> [EXERCISE DETAILS] The reply must consist of one number: how many lines of the data include the word "Гбайт".

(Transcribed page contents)
***
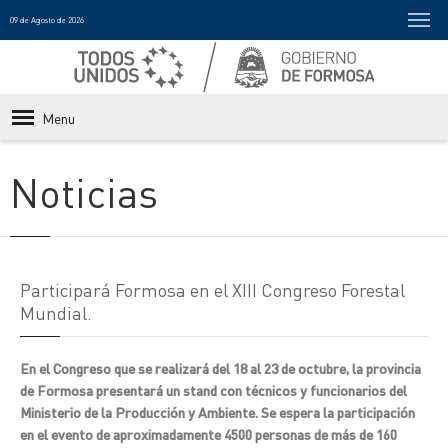
09 de Agosto de 2026
Menu
Noticias
Participará Formosa en el XIII Congreso Forestal
Mundial.
En el Congreso que se realizará del 18 al 23 de octubre, la provincia
de Formosa presentará un stand con técnicos y funcionarios del
Ministerio de la Producción y Ambiente. Se espera la participación
en el evento de aproximadamente 4500 personas de más de 160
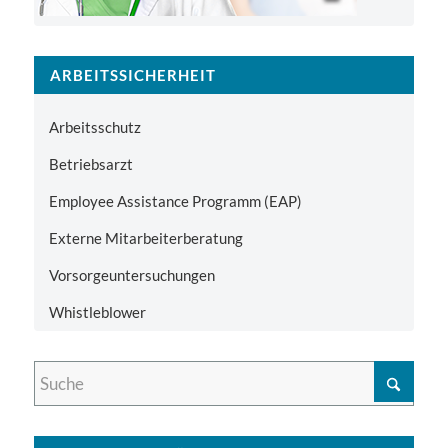
ARBEITSSICHERHEIT
Arbeitsschutz
Betriebsarzt
Employee Assistance Programm (EAP)
Externe Mitarbeiterberatung
Vorsorgeuntersuchungen
Whistleblower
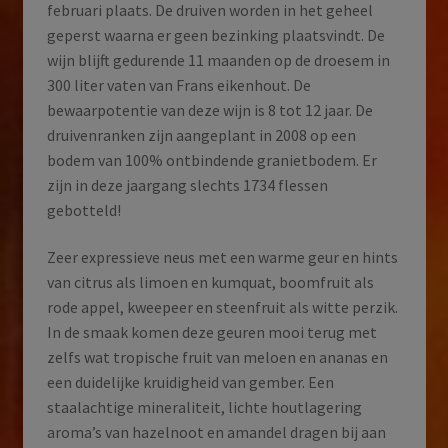
februari plaats. De druiven worden in het geheel
geperst waarna er geen bezinking plaatsvindt. De
wijn blijft gedurende 11 maanden op de droesem in
300 liter vaten van Frans eikenhout. De
bewaarpotentie van deze wijn is 8 tot 12 jaar. De
druivenranken zijn aangeplant in 2008 op een
bodem van 100% ontbindende granietbodem. Er
zijn in deze jaargang slechts 1734 flessen
gebotteld!
Zeer expressieve neus met een warme geur en hints
van citrus als limoen en kumquat, boomfruit als
rode appel, kweepeer en steenfruit als witte perzik.
In de smaak komen deze geuren mooi terug met
zelfs wat tropische fruit van meloen en ananas en
een duidelijke kruidigheid van gember. Een
staalachtige mineraliteit, lichte houtlagering
aroma’s van hazelnoot en amandel dragen bij aan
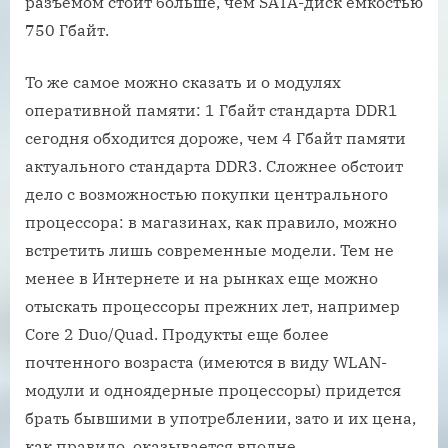
разъемом стоит больше, чем SATA-диск емкостью
750 Гбайт.
То же самое можно сказать и о модулях
оперативной памяти: 1 Гбайт стандарта DDR1
сегодня обходится дороже, чем 4 Гбайт памяти
актуального стандарта DDR3. Сложнее обстоит
дело с возможностью покупки центрального
процессора: в магазинах, как правило, можно
встретить лишь современные модели. Тем не
менее в Интернете и на рынках еще можно
отыскать процессоры прежних лет, например
Core 2 Duo/Quad. Продукты еще более
почтенного возраста (имеются в виду WLAN-
модули и одноядерные процессоры) придется
брать бывшими в употреблении, зато и их цена,
как правило, оказывается вполне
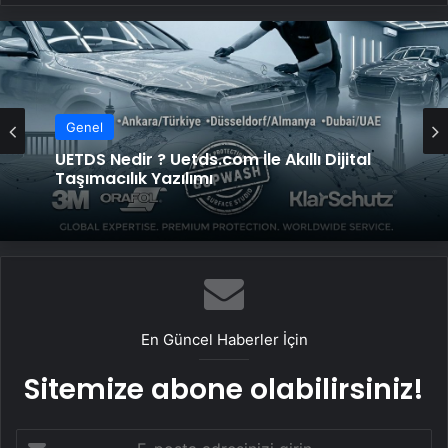
Genel
UETDS Nedir ? Uetds.com İle Akıllı Dijital
Taşımacılık Yazılımı
En Güncel Haberler İçin
Sitemize abone olabilirsiniz!
E-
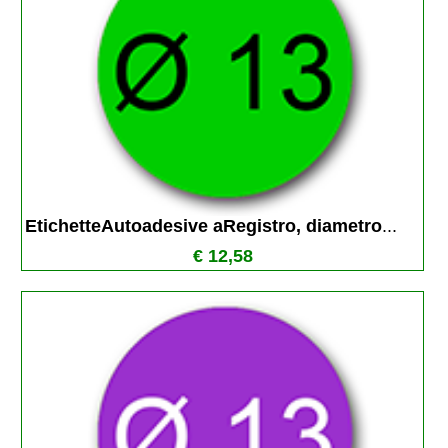
EtichetteAutoadesive aRegistro, diametro
...
€ 12,58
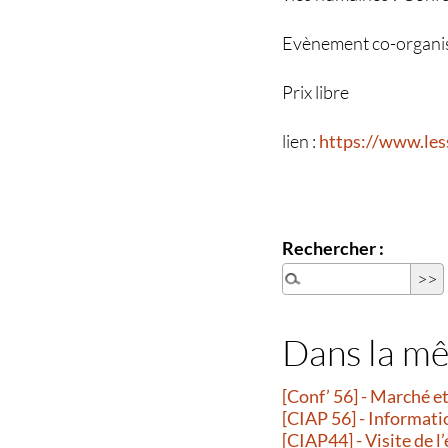
Evènement co-organisé
Prix libre
lien :
https://www.les
Rechercher :
Dans la m
[Conf’ 56] - Marché 
[CIAP 56] - Informati
[CIAP44] - Visite de l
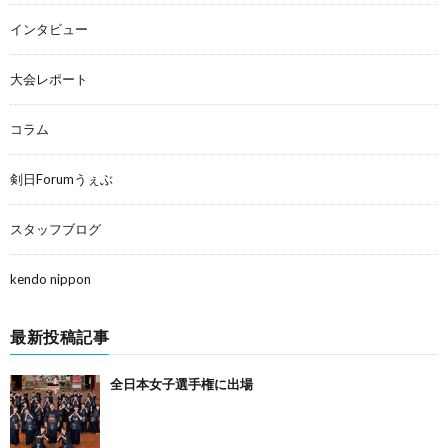
インタビュー
大会レポート
コラム
剣日Forumうぇぶ
スタッフブログ
kendo nippon
最新投稿記事
全日本女子選手権に出場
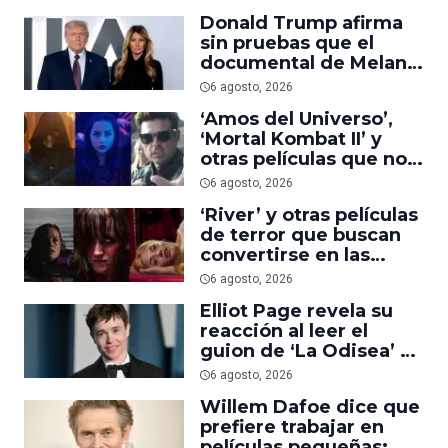
suficiente
Donald Trump afirma
sin pruebas que el
documental de Melania
es ‘la película número
6 agosto, 2026
uno del año’
‘Amos del Universo’,
‘Mortal Kombat II’ y
otras películas que no
dominaron la taquilla
6 agosto, 2026
pero triunfaron en
‘River’ y otras películas
streaming
de terror que buscan
convertirse en las
nuevas ‘Obsession’ y
6 agosto, 2026
‘Backrooms’
Elliot Page revela su
reacción al leer el
guion de ‘La Odisea’ y
elogia la forma de
6 agosto, 2026
dirigir de Christopher
Willem Dafoe dice que
Nolan
prefiere trabajar en
películas pequeñas:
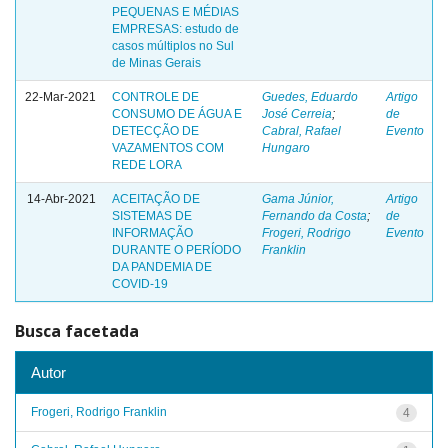
PEQUENAS E MÉDIAS
EMPRESAS: estudo de
casos múltiplos no Sul
de Minas Gerais
22-Mar-2021
CONTROLE DE
Guedes, Eduardo
Artigo
CONSUMO DE ÁGUA E
José Cerreia
;
de
DETECÇÃO DE
Cabral, Rafael
Evento
VAZAMENTOS COM
Hungaro
REDE LORA
14-Abr-2021
ACEITAÇÃO DE
Gama Júnior,
Artigo
SISTEMAS DE
Fernando da Costa
;
de
INFORMAÇÃO
Frogeri, Rodrigo
Evento
DURANTE O PERÍODO
Franklin
DA PANDEMIA DE
COVID-19
Busca facetada
Autor
Frogeri, Rodrigo Franklin
4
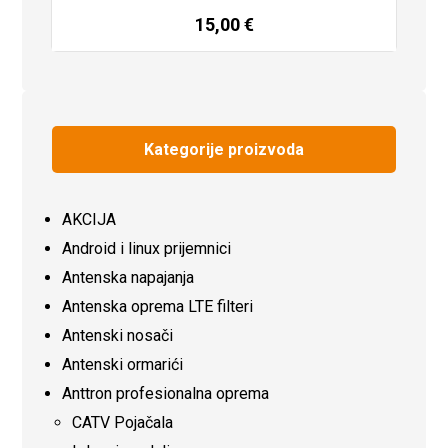
15,00
€
Dodaj u košaricu
Kategorije proizvoda
AKCIJA
Android i linux prijemnici
Antenska napajanja
Antenska oprema LTE filteri
Antenski nosači
Antenski ormarići
Anttron profesionalna oprema
CATV Pojačala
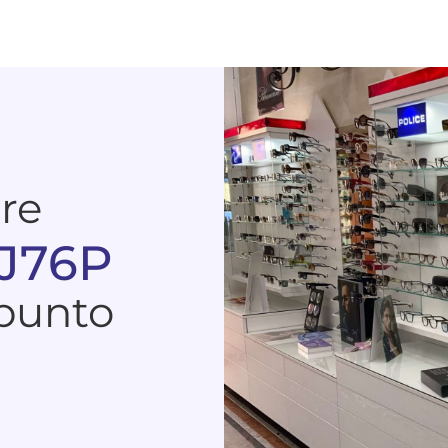
are
 J76P
 punto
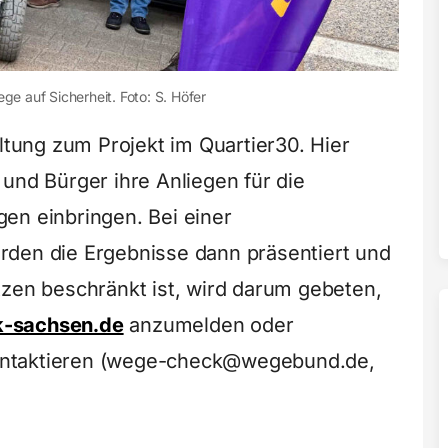
e auf Sicherheit. Foto: S. Höfer
altung zum Projekt im Quartier30. Hier
und Bürger ihre Anliegen für die
en einbringen. Bei einer
rden die Ergebnisse dann präsentiert und
tzen beschränkt ist, wird darum gebeten,
-sachsen.de
anzumelden oder
ontaktieren (wege-check@wegebund.de,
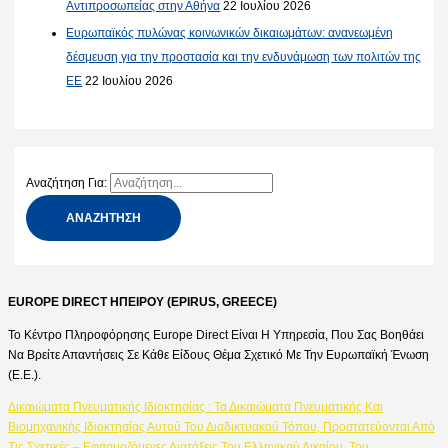
Αντιπροσωπείας στην Αθήνα
22 Ιουλίου 2026
Ευρωπαϊκός πυλώνας κοινωνικών δικαιωμάτων: ανανεωμένη
δέσμευση για την προστασία και την ενδυνάμωση των πολιτών της
ΕΕ
22 Ιουλίου 2026
Αναζήτηση Για:
EUROPE DIRECT ΗΠΕΙΡΟΥ (EPIRUS, GREECE)
Το Κέντρο Πληροφόρησης Europe Direct Είναι Η Υπηρεσία, Που Σας Βοηθάει
Να Βρείτε Απαντήσεις Σε Κάθε Είδους Θέμα Σχετικό Με Την Ευρωπαϊκή Ένωση
(Ε.Ε.).
Δικαιώματα Πνευματικής Ιδιοκτησίας : Τα Δικαιώματα Πνευματικής Και
Βιομηχανικής Ιδιοκτησίας Αυτού Του Διαδικτυακού Τόπου, Προστατεύονται Από
Τις Σχετικές – Εφαρμοζόμενες Διατάξεις Του Ελληνικού Δικαίου, Του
***
> [OUTPUT] 3